Drop the images. Copy every line below character for character.
● ● ●
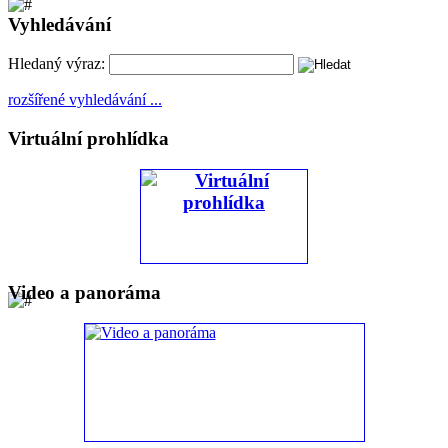
Vyhledávání
Hledaný výraz:
rozšířené vyhledávání ...
Virtuální prohlídka
Video a panoráma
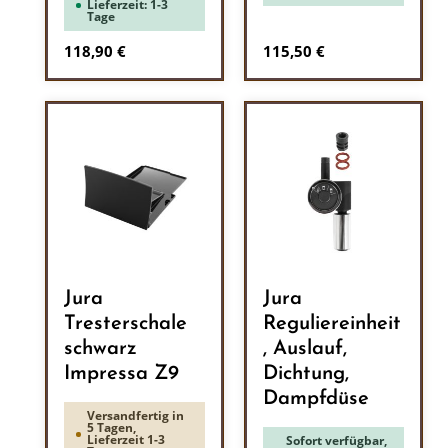
Lieferzeit: 1-3
Tage
Regulärer Preis:
Regulärer Preis:
118,90 €
115,50 €
Jura
Jura
Tresterschale
Reguliereinheit
schwarz
, Auslauf,
Impressa Z9
Dichtung,
Dampfdüse
Versandfertig in
5 Tagen,
Lieferzeit 1-3
Sofort verfügbar,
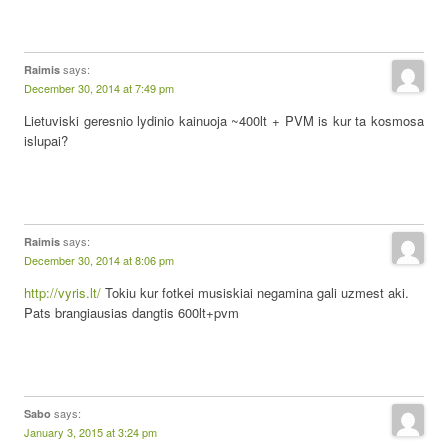
says:
Raimis
December 30, 2014 at 7:49 pm
Lietuviski geresnio lydinio kainuoja ~400lt + PVM is kur ta kosmosa
islupai?
says:
Raimis
December 30, 2014 at 8:06 pm
http://vyris.lt/
Tokiu kur fotkei musiskiai negamina gali uzmest aki.
Pats brangiausias dangtis 600lt+pvm
says:
Sabo
January 3, 2015 at 3:24 pm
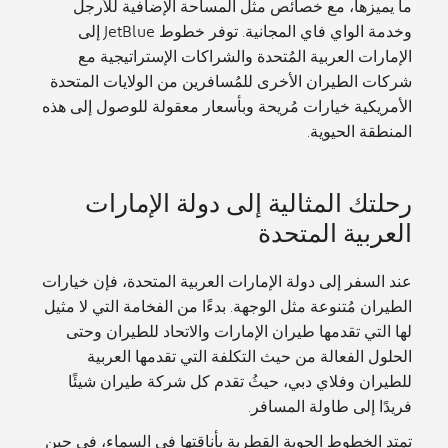
ما يميزها، مع خصائص مثل المساحة الإضافية للأرجل
وخدمة الواي فاي المجانية. توفر خطوط JetBlue إلى
الإمارات العربية المُتحدة والشراكات الإستراتيجية مع
شركات الطيران الأخرى للمُسافرين من الولايات المتحدة
الأمريكية خيارات مُريحة وبأسعار معقولة للوصول إلى هذه
المنطقة الحيوية.
رحلتك المثالية إلى دولة الإمارات
العربية المتحدة
عند السفر إلى دولة الإمارات العربية المتحدة، فإن خيارات
الطيران مُتنوعة مثل الوجهة. بدءًا من الفخامة التي لا مثيل
لها التي تقدمها طيران الإمارات والاتحاد للطيران وحتى
الحلول الفعالة من حيث التكلفة التي تقدمها العربية
للطيران وفلاي دبي، حيثُ تقدم كل شركة طيران شيئًا
فريدًا إلى طاولة المسافر.
تمتد الخطوط الجوية القطرية بأناقتها في السماء، في حين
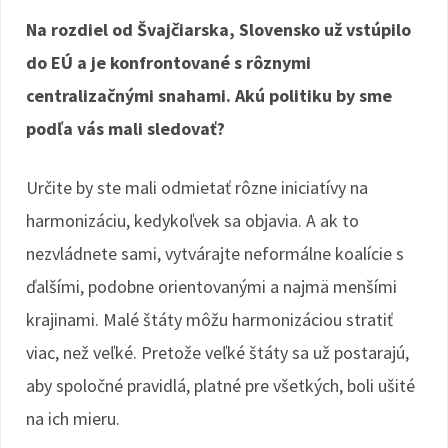
Na rozdiel od Švajčiarska, Slovensko už vstúpilo
do EÚ a je konfrontované s rôznymi
centralizačnými snahami. Akú politiku by sme
podľa vás mali sledovať?
Určite by ste mali odmietať rôzne iniciatívy na
harmonizáciu, kedykoľvek sa objavia. A ak to
nezvládnete sami, vytvárajte neformálne koalície s
ďalšími, podobne orientovanými a najmä menšími
krajinami. Malé štáty môžu harmonizáciou stratiť
viac, než veľké. Pretože veľké štáty sa už postarajú,
aby spoločné pravidlá, platné pre všetkých, boli ušité
na ich mieru.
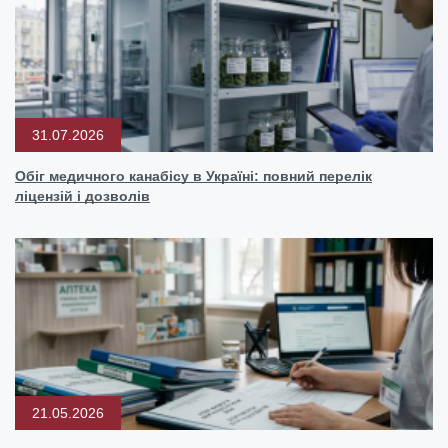
31.07.2026
Обіг медичного канабісу в Україні: повний перелік
ліцензій і дозволів
21.05.2026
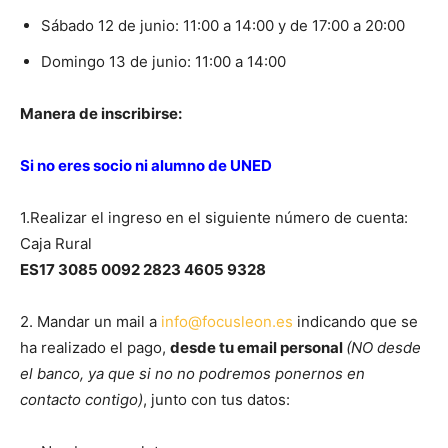
Sábado 12 de junio: 11:00 a 14:00 y de 17:00 a 20:00
Domingo 13 de junio: 11:00 a 14:00
Manera de inscribirse:
Si no eres socio ni alumno de UNED
1.Realizar el ingreso en el siguiente número de cuenta:
Caja Rural
ES17 3085 0092 2823 4605 9328
2. Mandar un mail a
info@focusleon.es
indicando que se
ha realizado el pago,
desde tu email personal
(NO desde
el banco, ya que si no no podremos ponernos en
contacto contigo)
, junto con tus datos:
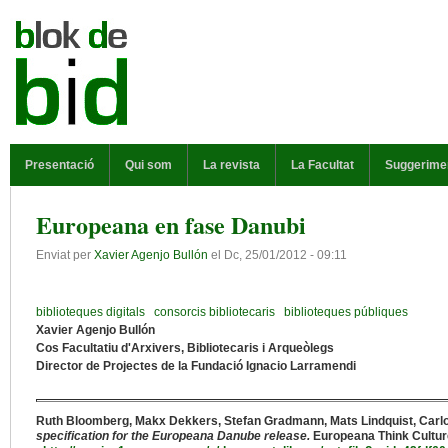
Vés al contingut
MENÚ PRINCIPAL
Presentació
Qui som
La revista
La Facultat
Suggerime
Europeana en fase Danubi
Enviat per
Xavier Agenjo Bullón
el
Dc, 25/01/2012 - 09:11
biblioteques digitals
consorcis bibliotecaris
biblioteques públiques
Xavier Agenjo Bullón
Cos Facultatiu d'Arxivers, Bibliotecaris i Arqueòlegs
Director de Projectes de la Fundació Ignacio Larramendi
Ruth Bloomberg, Makx Dekkers, Stefan Gradmann, Mats Lindquist, Carlo 
specification for the Europeana Danube release.
Europeana Think Cultur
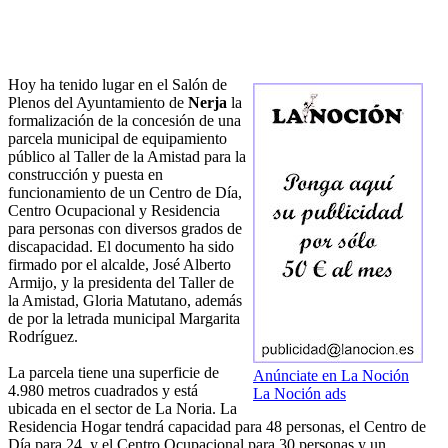
Hoy ha tenido lugar en el Salón de
Plenos del Ayuntamiento de
Nerja
la
formalización de la concesión de una
parcela municipal de equipamiento
público al Taller de la Amistad para la
construcción y puesta en
funcionamiento de un Centro de Día,
Centro Ocupacional y Residencia
para personas con diversos grados de
discapacidad. El documento ha sido
firmado por el alcalde, José Alberto
Armijo, y la presidenta del Taller de
la Amistad, Gloria Matutano, además
de por la letrada municipal Margarita
Rodríguez.
La parcela tiene una superficie de
Anúnciate en La Noción
4.980 metros cuadrados y está
La Noción ads
ubicada en el sector de La Noria. La
Residencia Hogar tendrá capacidad para 48 personas, el Centro de
Día para 24, y el Centro Ocupacional para 30 personas y un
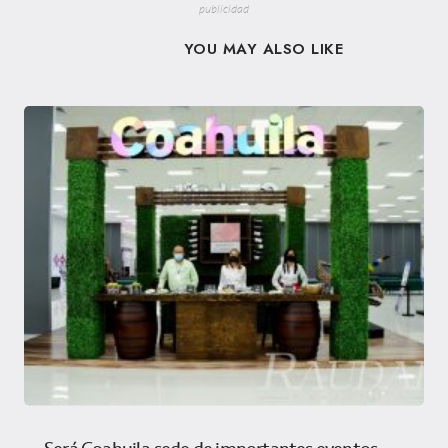
publicidad
YOU MAY ALSO LIKE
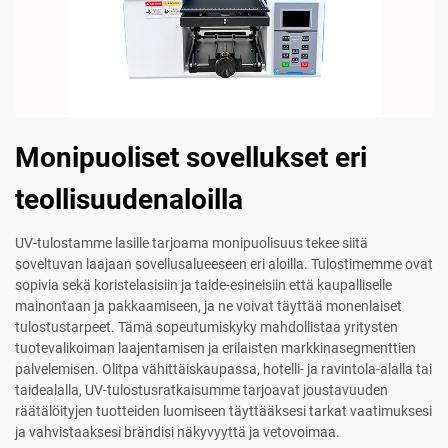
Monipuoliset sovellukset eri
teollisuudenaloilla
UV-tulostamme lasille tarjoama monipuolisuus tekee siitä
soveltuvan laajaan sovellusalueeseen eri aloilla. Tulostimemme ovat
sopivia sekä koristelasisiin ja taide-esineisiin että kaupalliselle
mainontaan ja pakkaamiseen, ja ne voivat täyttää monenlaiset
tulostustarpeet. Tämä sopeutumiskyky mahdollistaa yritysten
tuotevalikoiman laajentamisen ja erilaisten markkinasegmenttien
palvelemisen. Olitpa vähittäiskaupassa, hotelli- ja ravintola-alalla tai
taidealalla, UV-tulostusratkaisumme tarjoavat joustavuuden
räätälöityjen tuotteiden luomiseen täyttääksesi tarkat vaatimuksesi
ja vahvistaaksesi brändisi näkyvyyttä ja vetovoimaa.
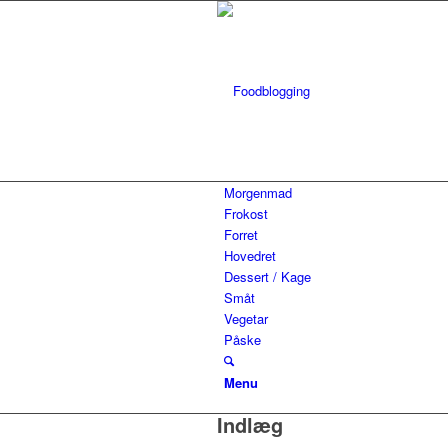
Morgenmad
Frokost
Forret
Hovedret
Dessert / Kage
Småt
Vegetar
Påske
Menu
Indlæg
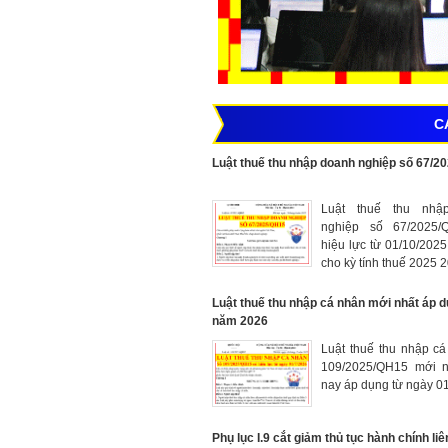
C
Luật thuế thu nhập doanh nghiệp số 67/2
Luật thuế thu nhậ
nghiệp số 67/2025/
hiệu lực từ 01/10/202
cho kỳ tính thuế 2025 
Luật thuế thu nhập cá nhân mới nhất áp d
năm 2026
Luật thuế thu nhập c
109/2025/QH15 mới n
nay áp dụng từ ngày 0
Phụ lục I.9 cắt giảm thủ tục hành chính li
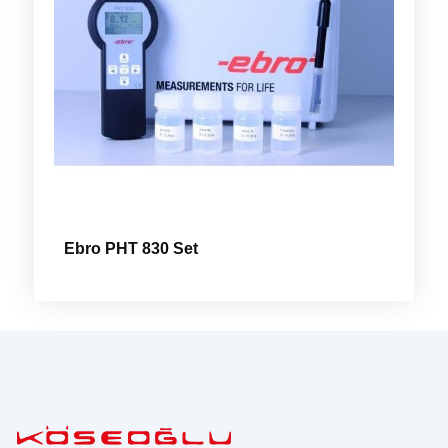
Ebro PHT 830 Set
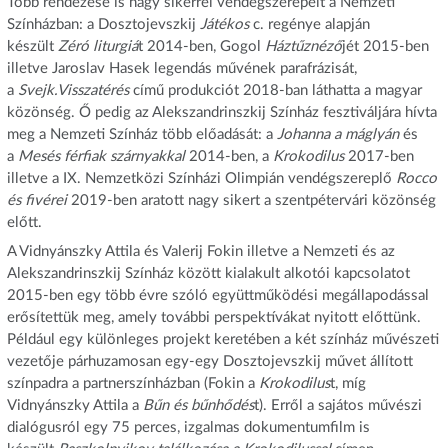
Több rendezése is nagy sikerrel vendégszerepelt a Nemzeti
Színházban: a Dosztojevszkij
Játékos
c. regénye alapján
készült
Zéró liturgiá
t 2014-ben, Gogol
Háztűznéző
jét 2015-ben
illetve Jaroslav Hasek legendás művének parafrázisát,
a
Svejk.Visszatérés
című produkciót 2018-ban láthatta a magyar
közönség. Ő pedig az Alekszandrinszkij Színház fesztiváljára hívta
meg a Nemzeti Színház több előadását: a
Johanna a máglyán
és
a
Mesés férfiak szárnyakkal
2014-ben, a
Krokodilus
2017-ben
illetve a IX. Nemzetközi Színházi Olimpián vendégszereplő
Rocco
és fivérei
2019-ben aratott nagy sikert a szentpétervári közönség
előtt.
A Vidnyánszky Attila és Valerij Fokin illetve a Nemzeti és az
Alekszandrinszkij Színház között kialakult alkotói kapcsolatot
2015-ben egy több évre szóló együttműködési megállapodással
erősítettük meg, amely további perspektívákat nyitott előttünk.
Például egy különleges projekt keretében a két színház művészeti
vezetője párhuzamosan egy-egy Dosztojevszkij művet állított
színpadra a partnerszínházban (Fokin a
Krokodilus
t, míg
Vidnyánszky Attila a
Bűn és bűnhődés
t). Erről a sajátos művészi
dialógusról egy 75 perces, izgalmas dokumentumfilm is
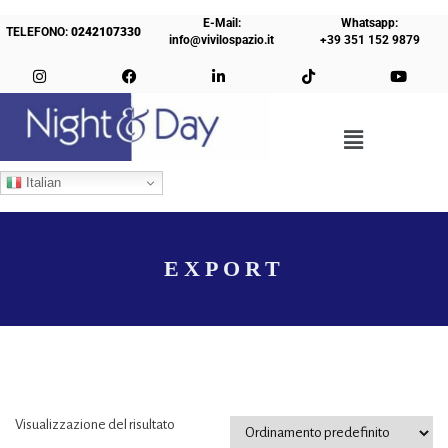
E-Mail:
Whatsapp:
TELEFONO:
0242107330
info@vivilospazio.it
+39 351 152 9879
Italian
EXPORT
Visualizzazione del risultato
● ● ●
= Answer =
Vyhledávání
Hledaný výraz:
rozšířené vyhledávání ...
Virtuální prohlídka
Video a panoráma
Lieferzeit: 1-3
Tage
Regulärer Preis:
Regulärer Preis:
118,90 €
115,50 €
Jura
Jura
Tresterschale
Reguliereinheit
schwarz
, Auslauf,
Impressa Z9
Dichtung,
Dampfdüse
Versandfertig in
5 Tagen,
Lieferzeit 1-3
Sofort verfügbar,
says:
Raimis
December 30, 2014 at 7:49 pm
Lietuviski geresnio lydinio kainuoja ~400lt + PVM is kur ta kosmosa
islupai?
says:
Raimis
December 30, 2014 at 8:06 pm
http://vyris.lt/
Tokiu kur fotkei musiskiai negamina gali uzmest aki.
Pats brangiausias dangtis 600lt+pvm
says:
Sabo
January 3, 2015 at 3:24 pm
ما يميزها، مع خصائص مثل المساحة الإضافية للأرجل
وخدمة الواي فاي المجانية. توفر خطوط JetBlue إلى
الإمارات العربية المُتحدة والشراكات الإستراتيجية مع
شركات الطيران الأخرى للمُسافرين من الولايات المتحدة
الأمريكية خيارات مُريحة وبأسعار معقولة للوصول إلى هذه
المنطقة الحيوية.
رحلتك المثالية إلى دولة الإمارات
العربية المتحدة
عند السفر إلى دولة الإمارات العربية المتحدة، فإن خيارات
الطيران مُتنوعة مثل الوجهة. بدءًا من الفخامة التي لا مثيل
لها التي تقدمها طيران الإمارات والاتحاد للطيران وحتى
الحلول الفعالة من حيث التكلفة التي تقدمها العربية
للطيران وفلاي دبي، حيثُ تقدم كل شركة طيران شيئًا
فريدًا إلى طاولة المسافر.
تمتد الخطوط الجوية القطرية بأناقتها في السماء، في حين
Na rozdiel od Švajčiarska, Slovensko už vstúpilo
do EÚ a je konfrontované s rôznymi
centralizačnými snahami. Akú politiku by sme
podľa vás mali sledovať?
Určite by ste mali odmietať rôzne iniciatívy na
harmonizáciu, kedykoľvek sa objavia. A ak to
nezvládnete sami, vytvárajte neformálne koalície s
ďalšími, podobne orientovanými a najmä menšími
krajinami. Malé štáty môžu harmonizáciou stratiť
viac, než veľké. Pretože veľké štáty sa už postarajú,
aby spoločné pravidlá, platné pre všetkých, boli ušité
na ich mieru.
31.07.2026
Обіг медичного канабісу в Україні: повний перелік
ліцензій і дозволів
21.05.2026
Sábado 12 de junio: 11:00 a 14:00 y de 17:00 a 20:00
Domingo 13 de junio: 11:00 a 14:00
Manera de inscribirse:
Si no eres socio ni alumno de UNED
1.Realizar el ingreso en el siguiente número de cuenta:
Caja Rural
ES17 3085 0092 2823 4605 9328
2. Mandar un mail a
info@focusleon.es
indicando que se
ha realizado el pago,
desde tu email personal
(NO desde
el banco, ya que si no no podremos ponernos en
contacto contigo)
, junto con tus datos:
Vés al contingut
MENÚ PRINCIPAL
Presentació
Qui som
La revista
La Facultat
Suggerime
Europeana en fase Danubi
Enviat per
Xavier Agenjo Bullón
el
Dc, 25/01/2012 - 09:11
biblioteques digitals
consorcis bibliotecaris
biblioteques públiques
Xavier Agenjo Bullón
Cos Facultatiu d'Arxivers, Bibliotecaris i Arqueòlegs
Director de Projectes de la Fundació Ignacio Larramendi
Ruth Bloomberg, Makx Dekkers, Stefan Gradmann, Mats Lindquist, Carlo 
specification for the Europeana Danube release.
Europeana Think Cultur
Hoy ha tenido lugar en el Salón de
Plenos del Ayuntamiento de
Nerja
la
formalización de la concesión de una
parcela municipal de equipamiento
público al Taller de la Amistad para la
construcción y puesta en
funcionamiento de un Centro de Día,
Centro Ocupacional y Residencia
para personas con diversos grados de
discapacidad. El documento ha sido
firmado por el alcalde, José Alberto
Armijo, y la presidenta del Taller de
la Amistad, Gloria Matutano, además
de por la letrada municipal Margarita
Rodríguez.
La parcela tiene una superficie de
Anúnciate en La Noción
4.980 metros cuadrados y está
La Noción ads
ubicada en el sector de La Noria. La
Residencia Hogar tendrá capacidad para 48 personas, el Centro de
Día para 24, y el Centro Ocupacional para 30 personas y un
publicidad
YOU MAY ALSO LIKE
Monipuoliset sovellukset eri
teollisuudenaloilla
UV-tulostamme lasille tarjoama monipuolisuus tekee siitä
soveltuvan laajaan sovellusalueeseen eri aloilla. Tulostimemme ovat
sopivia sekä koristelasisiin ja taide-esineisiin että kaupalliselle
mainontaan ja pakkaamiseen, ja ne voivat täyttää monenlaiset
tulostustarpeet. Tämä sopeutumiskyky mahdollistaa yritysten
tuotevalikoiman laajentamisen ja erilaisten markkinasegmenttien
palvelemisen. Olitpa vähittäiskaupassa, hotelli- ja ravintola-alalla tai
taidealalla, UV-tulostusratkaisumme tarjoavat joustavuuden
räätälöityjen tuotteiden luomiseen täyttääksesi tarkat vaatimuksesi
ja vahvistaaksesi brändisi näkyvyyttä ja vetovoimaa.
Morgenmad
Frokost
Forret
Hovedret
Dessert / Kage
Småt
Vegetar
Påske
Menu
Indlæg
C
Luật thuế thu nhập doanh nghiệp số 67/2
Luật thuế thu nhậ
nghiệp số 67/2025/
hiệu lực từ 01/10/202
cho kỳ tính thuế 2025 
Luật thuế thu nhập cá nhân mới nhất áp d
năm 2026
Luật thuế thu nhập c
109/2025/QH15 mới n
nay áp dụng từ ngày 0
Phụ lục I.9 cắt giảm thủ tục hành chính li
Ebro PHT 830 Set
Több rendezése is nagy sikerrel vendégszerepelt a Nemzeti
Színházban: a Dosztojevszkij
Játékos
c. regénye alapján
készült
Zéró liturgiá
t 2014-ben, Gogol
Háztűznéző
jét 2015-ben
illetve Jaroslav Hasek legendás művének parafrázisát,
a
Svejk.Visszatérés
című produkciót 2018-ban láthatta a magyar
közönség. Ő pedig az Alekszandrinszkij Színház fesztiváljára hívta
meg a Nemzeti Színház több előadását: a
Johanna a máglyán
és
a
Mesés férfiak szárnyakkal
2014-ben, a
Krokodilus
2017-ben
illetve a IX. Nemzetközi Színházi Olimpián vendégszereplő
Rocco
és fivérei
2019-ben aratott nagy sikert a szentpétervári közönség
előtt.
A Vidnyánszky Attila és Valerij Fokin illetve a Nemzeti és az
Alekszandrinszkij Színház között kialakult alkotói kapcsolatot
2015-ben egy több évre szóló együttműködési megállapodással
erősítettük meg, amely további perspektívákat nyitott előttünk.
Például egy különleges projekt keretében a két színház művészeti
vezetője párhuzamosan egy-egy Dosztojevszkij művet állított
színpadra a partnerszínházban (Fokin a
Krokodilus
t, míg
Vidnyánszky Attila a
Bűn és bűnhődés
t). Erről a sajátos művészi
dialógusról egy 75 perces, izgalmas dokumentumfilm is
E-Mail:
Whatsapp:
TELEFONO:
0242107330
info@vivilospazio.it
+39 351 152 9879
Italian
EXPORT
Visualizzazione del risultato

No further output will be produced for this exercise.